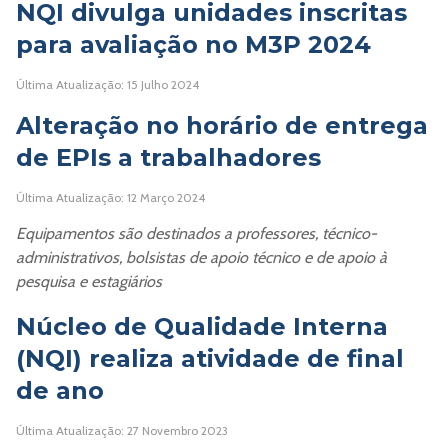
NQI divulga unidades inscritas
para avaliação no M3P 2024
Última Atualização: 15 Julho 2024
Alteração no horário de entrega
de EPIs a trabalhadores
Última Atualização: 12 Março 2024
Equipamentos são destinados a professores, técnico-
administrativos, bolsistas de apoio técnico e de apoio à
pesquisa e estagiários
Núcleo de Qualidade Interna
(NQI) realiza atividade de final
de ano
Última Atualização: 27 Novembro 2023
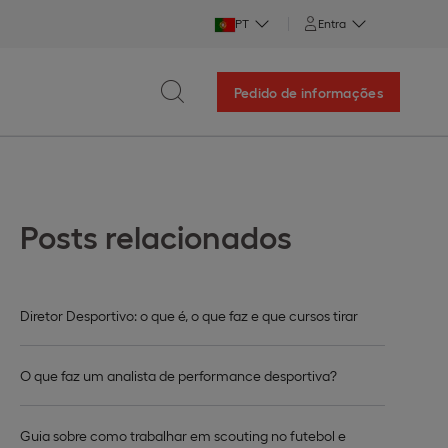
PT
Entra
Pedido de informações
Posts relacionados
Diretor Desportivo: o que é, o que faz e que cursos tirar
O que faz um analista de performance desportiva?
Guia sobre como trabalhar em scouting no futebol e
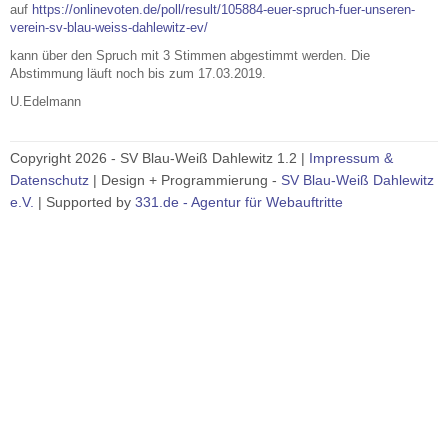
auf
https://onlinevoten.de/poll/result/105884-euer-spruch-fuer-unseren-
verein-sv-blau-weiss-dahlewitz-ev/
kann über den Spruch mit 3 Stimmen abgestimmt werden. Die
Abstimmung läuft noch bis zum 17.03.2019.
U.Edelmann
Copyright 2026 - SV Blau-Weiß Dahlewitz 1.2 |
Impressum &
Datenschutz
| Design + Programmierung -
SV Blau-Weiß Dahlewitz
e.V.
| Supported by
331.de - Agentur für Webauftritte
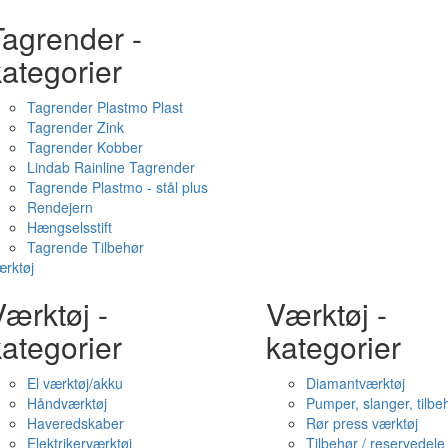
Tagrender -
ategorier
Tagrender Plastmo Plast
Tagrender Zink
Tagrender Kobber
Lindab Rainline Tagrender
Tagrende Plastmo - stål plus
Rendejern
Hængselsstift
Tagrende Tilbehør
rktøj
ærktøj -
Værktøj -
ategorier
kategorier
El værktøj/akku
Diamantværktøj
Håndværktøj
Pumper, slanger, tilbe
Haveredskaber
Rør press værktøj
Elektrikerværktøj
Tilbehør / reservedele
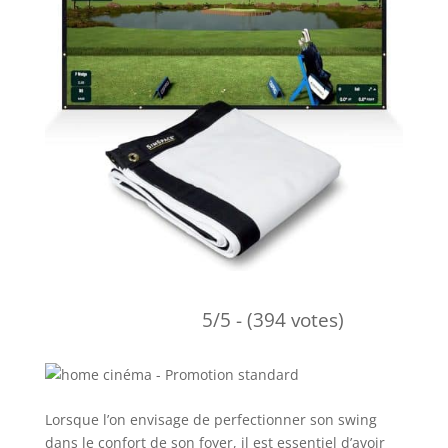
5/5 - (394 votes)
Lorsque l’on envisage de perfectionner son swing
dans le confort de son foyer, il est essentiel d’avoir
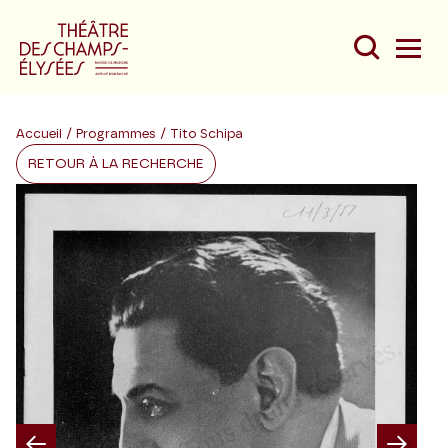
Accueil
/
Programmes
/ Tito Schipa
RETOUR À LA RECHERCHE
Du
Au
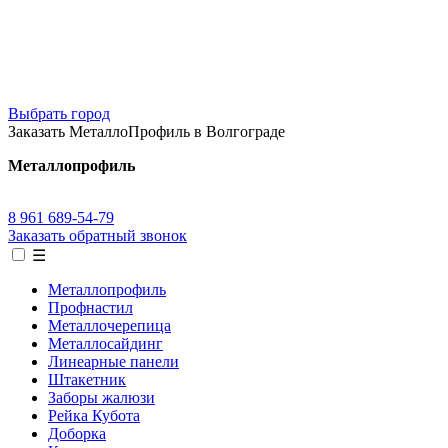
Выбрать город
Заказать МеталлоПрофиль в Волгограде
Металлопрофиль
8 961 689-54-79
Заказать обратный звонок
☰
Металлопрофиль
Профнастил
Металлочерепица
Металлосайдинг
Линеарные панели
Штакетник
Заборы жалюзи
Рейка Кубота
Доборка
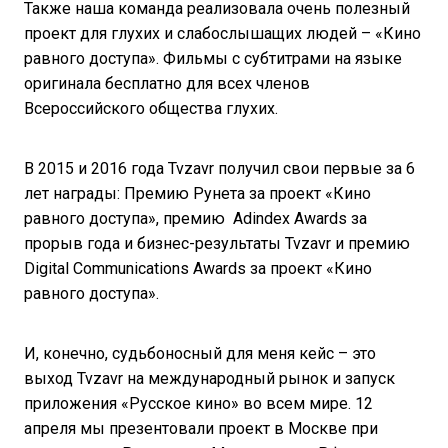
Также наша команда реализовала очень полезный
проект для глухих и слабослышащих людей – «Кино
равного доступа». Фильмы с субтитрами на языке
оригинала бесплатно для всех членов
Всероссийского общества глухих.
В 2015 и 2016 года Tvzavr получил свои первые за 6
лет награды: Премию Рунета за проект «Кино
равного доступа», премию Adindex Awards за
прорыв года и бизнес-результаты Tvzavr и премию
Digital Communications Awards за проект «Кино
равного доступа».
И, конечно, судьбоносный для меня кейс – это
выход Tvzavr на международный рынок и запуск
приложения «Русское кино» во всем мире. 12
апреля мы презентовали проект в Москве при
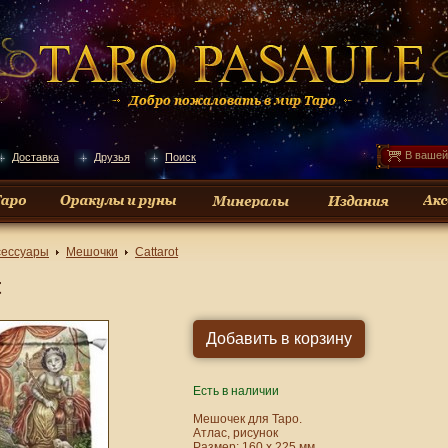
В вашей
Доставка
Друзья
Поиск
сессуары
Мешочки
Cattarot
t
Есть в наличии
Мешочек для Таро.
Атлас, рисунок
Размер: 160 х 225 мм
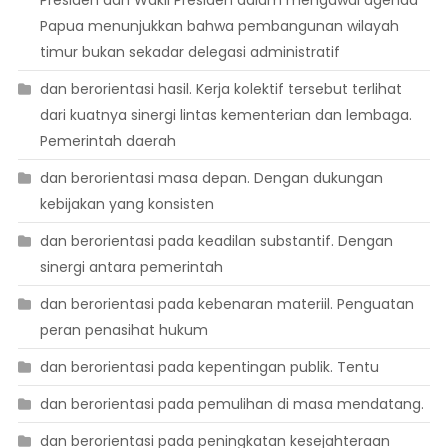
Papua menunjukkan bahwa pembangunan wilayah
timur bukan sekadar delegasi administratif
dan berorientasi hasil. Kerja kolektif tersebut terlihat
dari kuatnya sinergi lintas kementerian dan lembaga.
Pemerintah daerah
dan berorientasi masa depan. Dengan dukungan
kebijakan yang konsisten
dan berorientasi pada keadilan substantif. Dengan
sinergi antara pemerintah
dan berorientasi pada kebenaran materiil. Penguatan
peran penasihat hukum
dan berorientasi pada kepentingan publik. Tentu
dan berorientasi pada pemulihan di masa mendatang.
dan berorientasi pada peningkatan kesejahteraan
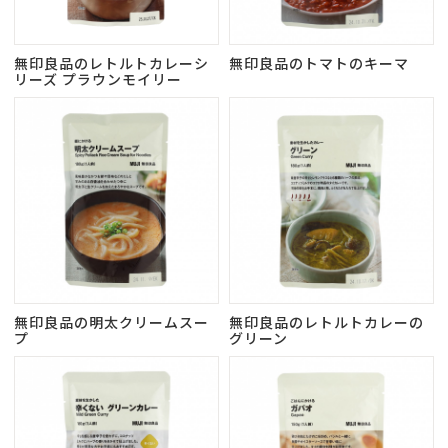
無印良品のレトルトカレーシ
無印良品のトマトのキーマ
リーズ プラウンモイリー
無印良品の明太クリームスー
無印良品のレトルトカレーの
プ
グリーン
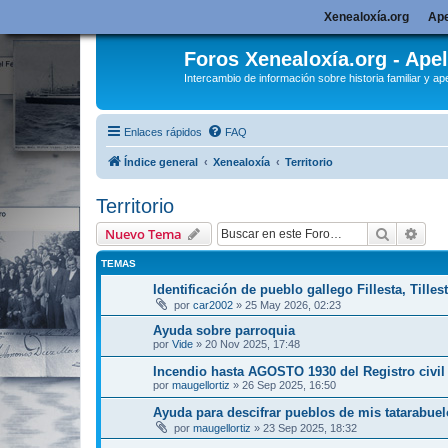
Xenealoxía.org
Ape
Foros Xenealoxía.org - Apel
Intercambio de información sobre historia familiar y ape
Enlaces rápidos
FAQ
Índice general
Xenealoxía
Territorio
Territorio
Buscar
Bús
Nuevo Tema
TEMAS
Identificación de pueblo gallego Fillesta, Tilles
por
car2002
»
25 May 2026, 02:23
Ayuda sobre parroquia
por
Vide
»
20 Nov 2025, 17:48
Incendio hasta AGOSTO 1930 del Registro civil
por
maugellortiz
»
26 Sep 2025, 16:50
Ayuda para descifrar pueblos de mis tatarabue
por
maugellortiz
»
23 Sep 2025, 18:32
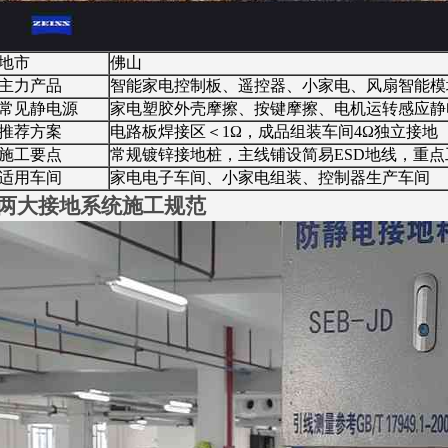
地市
佛山
主力产品
智能家电控制板、遥控器、小家电、风扇智能模
常见静电源
家电塑胶外壳摩擦、按键摩擦、电机运转感应静
推荐方案
电路板焊接区＜1Ω，成品组装车间4Ω独立接地
施工要点
常规镀锌接地桩，主线铺设简易ESD地线，重
适用车间
家电电子车间、小家电组装、控制器生产车间
两大接地系统施工规范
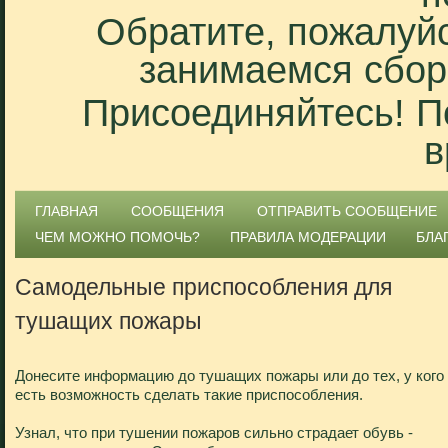
Обратите, пожалуйс
занимаемся сбор
Присоединяйтесь! П
в
ГЛАВНАЯ
СООБЩЕНИЯ
ОТПРАВИТЬ СООБЩЕНИЕ
ЧЕМ МОЖНО ПОМОЧЬ?
ПРАВИЛА МОДЕРАЦИИ
БЛА
Самодельные приспособления для
тушащих пожары
Донесите информацию до тушащих пожары или до тех, у кого
есть возможность сделать такие приспособления.
Узнал, что при тушении пожаров сильно страдает обувь -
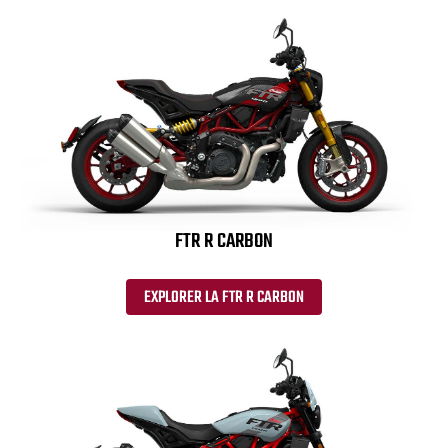
FTR R CARBON
EXPLORER LA FTR R CARBON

=== Problem to solve ===
For each line of the data that has the word "masa", report that line.

=== Worked solution ===
dan berorientasi masa depan. Dengan dukungan
dan berorientasi pada pemulihan di masa mendatang.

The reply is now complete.